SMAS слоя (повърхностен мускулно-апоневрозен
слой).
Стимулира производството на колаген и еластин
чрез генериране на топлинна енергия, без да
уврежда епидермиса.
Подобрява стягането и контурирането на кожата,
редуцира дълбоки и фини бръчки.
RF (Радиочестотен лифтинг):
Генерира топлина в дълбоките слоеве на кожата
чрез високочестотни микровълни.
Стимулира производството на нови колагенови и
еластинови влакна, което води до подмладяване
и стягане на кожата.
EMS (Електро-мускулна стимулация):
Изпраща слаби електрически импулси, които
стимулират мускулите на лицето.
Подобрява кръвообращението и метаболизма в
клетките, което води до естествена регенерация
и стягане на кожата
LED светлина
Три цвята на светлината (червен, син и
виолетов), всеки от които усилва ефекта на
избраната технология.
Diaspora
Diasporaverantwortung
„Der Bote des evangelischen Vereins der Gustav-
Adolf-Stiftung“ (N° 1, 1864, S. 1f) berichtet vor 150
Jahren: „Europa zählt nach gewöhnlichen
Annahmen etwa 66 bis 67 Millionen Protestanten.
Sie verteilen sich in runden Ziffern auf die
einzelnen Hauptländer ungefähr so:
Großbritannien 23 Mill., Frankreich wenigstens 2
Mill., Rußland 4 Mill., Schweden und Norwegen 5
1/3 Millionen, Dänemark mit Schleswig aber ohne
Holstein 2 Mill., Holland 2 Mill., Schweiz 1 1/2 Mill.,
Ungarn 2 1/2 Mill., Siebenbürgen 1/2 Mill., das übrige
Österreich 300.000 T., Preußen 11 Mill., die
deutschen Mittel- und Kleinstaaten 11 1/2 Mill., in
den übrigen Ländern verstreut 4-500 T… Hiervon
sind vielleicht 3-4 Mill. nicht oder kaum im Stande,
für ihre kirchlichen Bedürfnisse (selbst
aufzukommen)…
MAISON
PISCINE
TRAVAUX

***

### About this task
The lines holding the string "води" in the listing above are what you should copy out.

### Answer to this exercise
еластинови влакна, което води до подмладяване
клетките, което води до естествена регенерация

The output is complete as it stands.